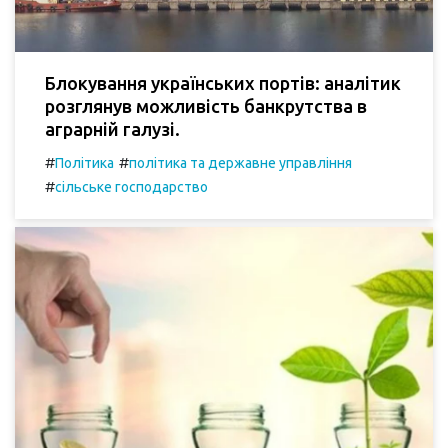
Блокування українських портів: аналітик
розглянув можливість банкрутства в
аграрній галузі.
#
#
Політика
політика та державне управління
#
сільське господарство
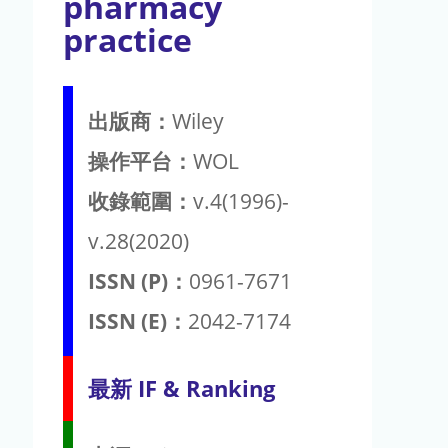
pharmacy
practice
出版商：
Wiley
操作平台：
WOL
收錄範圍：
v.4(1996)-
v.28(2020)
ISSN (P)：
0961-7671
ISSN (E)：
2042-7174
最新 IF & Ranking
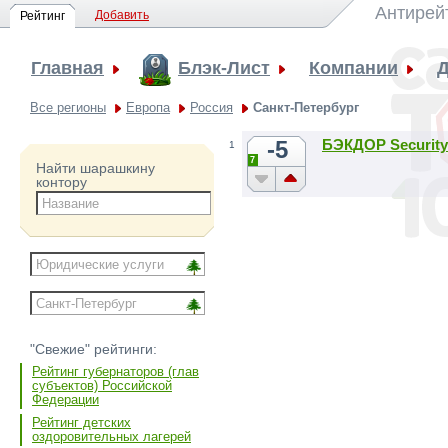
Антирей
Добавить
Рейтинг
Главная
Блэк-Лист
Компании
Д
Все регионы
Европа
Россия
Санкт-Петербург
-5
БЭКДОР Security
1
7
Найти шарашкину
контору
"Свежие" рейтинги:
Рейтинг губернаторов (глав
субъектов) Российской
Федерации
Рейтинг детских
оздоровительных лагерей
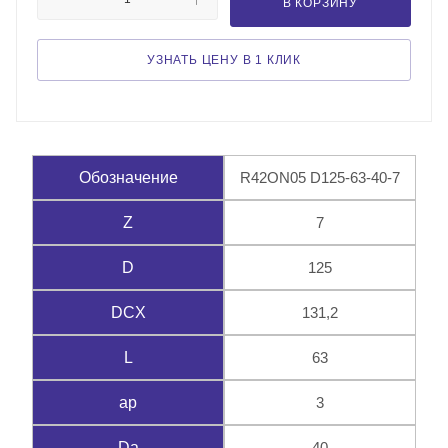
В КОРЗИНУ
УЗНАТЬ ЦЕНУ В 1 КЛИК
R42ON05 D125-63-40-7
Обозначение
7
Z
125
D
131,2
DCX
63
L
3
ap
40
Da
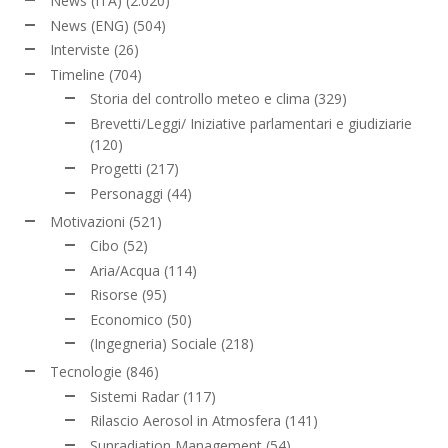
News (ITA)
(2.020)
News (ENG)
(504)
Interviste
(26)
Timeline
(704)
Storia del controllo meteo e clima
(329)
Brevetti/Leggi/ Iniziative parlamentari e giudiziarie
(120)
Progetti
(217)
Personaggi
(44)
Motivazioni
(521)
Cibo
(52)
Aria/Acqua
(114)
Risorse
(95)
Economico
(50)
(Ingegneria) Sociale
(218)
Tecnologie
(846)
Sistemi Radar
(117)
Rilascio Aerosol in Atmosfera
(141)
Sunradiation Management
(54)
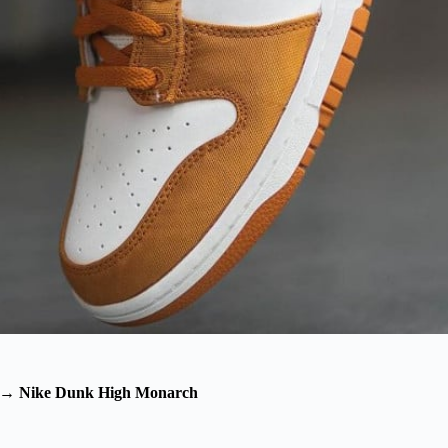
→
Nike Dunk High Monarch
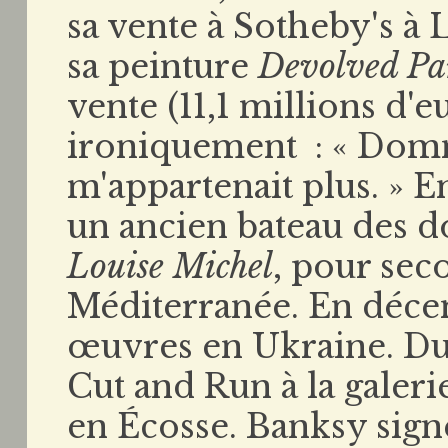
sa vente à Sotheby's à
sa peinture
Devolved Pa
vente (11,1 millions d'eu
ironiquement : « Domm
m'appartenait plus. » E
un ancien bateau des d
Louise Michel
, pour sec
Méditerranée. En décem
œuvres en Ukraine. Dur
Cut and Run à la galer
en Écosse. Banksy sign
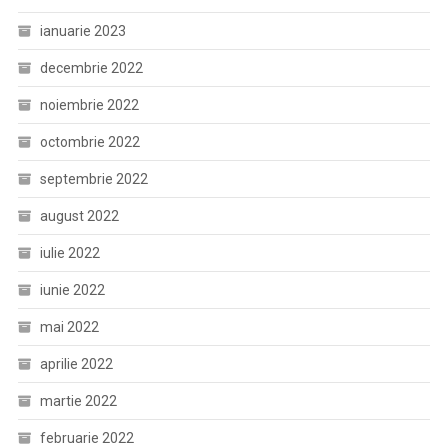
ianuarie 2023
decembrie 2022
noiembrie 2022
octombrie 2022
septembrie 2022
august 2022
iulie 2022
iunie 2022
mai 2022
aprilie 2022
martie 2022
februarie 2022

++++++++++++++++++++

Tally every line in these entries where the string "vente" occurs. The tally alone is the answer.

2